On 2019-10-31 at 12:08 Andrew Morton wrote:
>(cc [email protected])
>
>On Tue, 29 Oct 2019 17:56:06 +0800 "Li Xinhai" <[email protected]> wrote:
>
>> queue_pages_range() will check for unmapped holes besides queue pages for
>> migration. The rules for checking unmapped holes are:
>> 1 Unmapped holes at any part of the specified range should be reported as
>> EFAULT if mbind() for none MPOL_DEFAULT cases;
>> 2 Unmapped holes at any part of the specified range should be ignored if
>> mbind() for MPOL_DEFAULT case;
>> Note that the second rule is the current implementation, but it seems
>> conflicts the Linux API definition.
>
>Can you quote the part of the API definition which you're looking at?
>
>My mbind(2) manpage says
>
>ERRORS
> EFAULT Part or all of the memory range specified by nodemask and maxn-
> ode points outside your accessible address space. Or, there was
> an unmapped hole in the specified memory range specified by addr
> and len.
>
>(I assume the first sentence meant to say "specified by addr and len")
>
this part:
"Or, there was an unmapped hole in the specified memory range specified by addr
and len."
is concerned by my patch.
>I agree with your interpretation, but there's no mention here that
>MPOL_DEFAULT is treated differently and I don't see why it should be.
>
The first rule match the manpage, but the current mempolicy implementation only
reports EFAULT if holes are within range, or at the head side of range. No EFAULT
reported if hole at tail side of range. I suppose the first rule has to be fixed.

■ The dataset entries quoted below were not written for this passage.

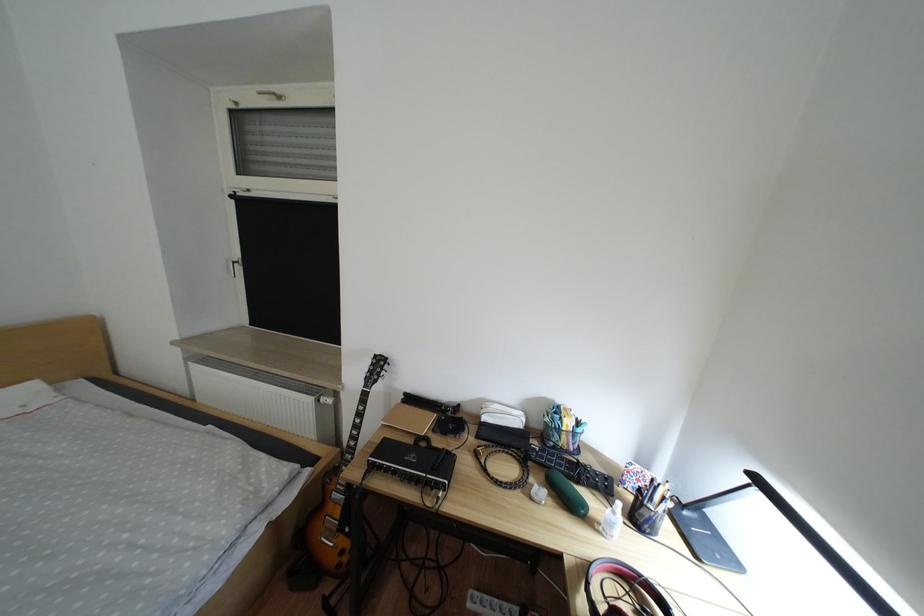 The location [622,591] corresponds to which object?

This point indicates the red and black headphones. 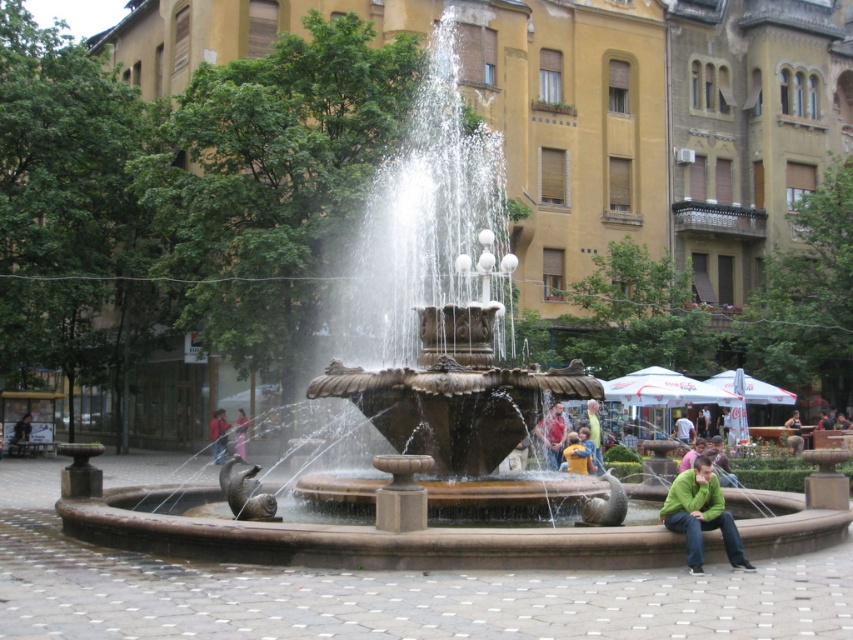 Question: Does matte brown jacket at center come in front of yellow fabric person at lower right?

Choices:
 (A) no
 (B) yes

Answer: (B)

Question: Is yellow fabric person at lower right below red fabric jacket at lower left?

Choices:
 (A) yes
 (B) no

Answer: (B)

Question: Which object is the farthest from the yellow fabric person at lower right?

Choices:
 (A) matte brown jacket at center
 (B) green matte jacket at lower right

Answer: (B)

Question: Among these objects, which one is nearest to the camera?

Choices:
 (A) green matte jacket at lower right
 (B) yellow fabric person at lower right

Answer: (A)

Question: Which point is farther to the camera?

Choices:
 (A) (225, 449)
 (B) (577, 445)
 (C) (560, 442)
 (D) (679, 477)

Answer: (A)

Question: Can you confirm if green matte jacket at lower right is positioned to the left of red fabric jacket at lower left?

Choices:
 (A) yes
 (B) no

Answer: (B) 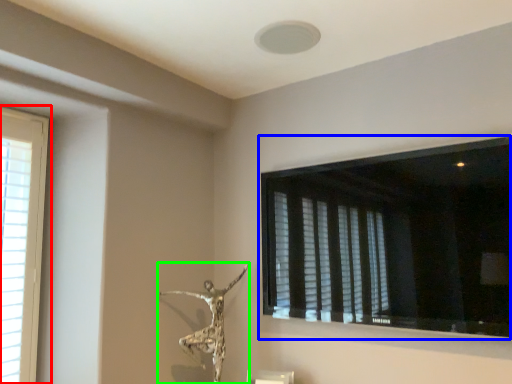 Question: Which is farther away from window (highlighted by a red box)? window (highlighted by a blue box) or sculpture (highlighted by a green box)?

Choices:
 (A) window
 (B) sculpture

Answer: (A) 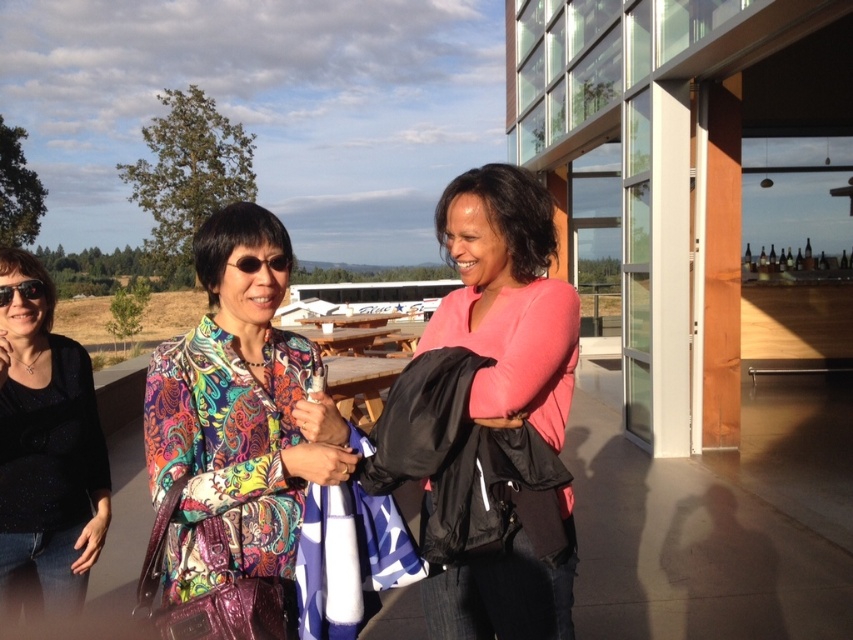 Can you confirm if pink matte jacket at center is positioned below black plastic goggles at upper left?

Indeed, pink matte jacket at center is positioned under black plastic goggles at upper left.

How distant is pink matte jacket at center from black plastic goggles at upper left?

pink matte jacket at center is 5.19 feet away from black plastic goggles at upper left.

The height and width of the screenshot is (640, 853). What do you see at coordinates (508, 300) in the screenshot?
I see `pink matte jacket at center` at bounding box center [508, 300].

Identify the location of pink matte jacket at center. The width and height of the screenshot is (853, 640). (508, 300).

Between pink matte jacket at center and matte black sunglasses at center, which one has less height?

Standing shorter between the two is matte black sunglasses at center.

Is pink matte jacket at center behind matte black sunglasses at center?

No, pink matte jacket at center is closer to the viewer.

Does point (495, 365) lie behind point (251, 260)?

That is False.

Where is `pink matte jacket at center`? pink matte jacket at center is located at coordinates (508, 300).

Between black plastic goggles at upper left and matte black sunglasses at center, which one appears on the left side from the viewer's perspective?

From the viewer's perspective, black plastic goggles at upper left appears more on the left side.

Which of these two, black plastic goggles at upper left or matte black sunglasses at center, stands taller?

black plastic goggles at upper left

Does point (12, 288) come in front of point (268, 259)?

The seconde rule, when MPOL_DEFAULT is used, was summarized by me according
to mempolicy implementation. Actually, this rule does not follow manpage and exsits
for long days. In my understanding, this rule is reasonable (in code, the internal flag
MPOL_MF_DISCONTIG_OK is used for that purpose, there is comments for reason)
and we'd better keep it.
>
>More broadly, I worry that it's too late to change this - existing
>applications might fail if we change the implementation in the proposed
>fashion. So perhaps what we should do here is to change the manpage to
>match reality?
>
I prefer add description in manpage for the second rule, so no change to our code.
Only fix for first rule.
>Is the current behavior causing you any problems in a real-world use
>case?
I was using mbind() with MPOL_DEFAULT(or MPOL_BIND) to reset a range of address
(which maybe contiguous or not in the whole range) to the default policy (to a specific
node), and observed this issue. If mbind() call for each mapping one by one, we don't see the
issue.
- Xinhai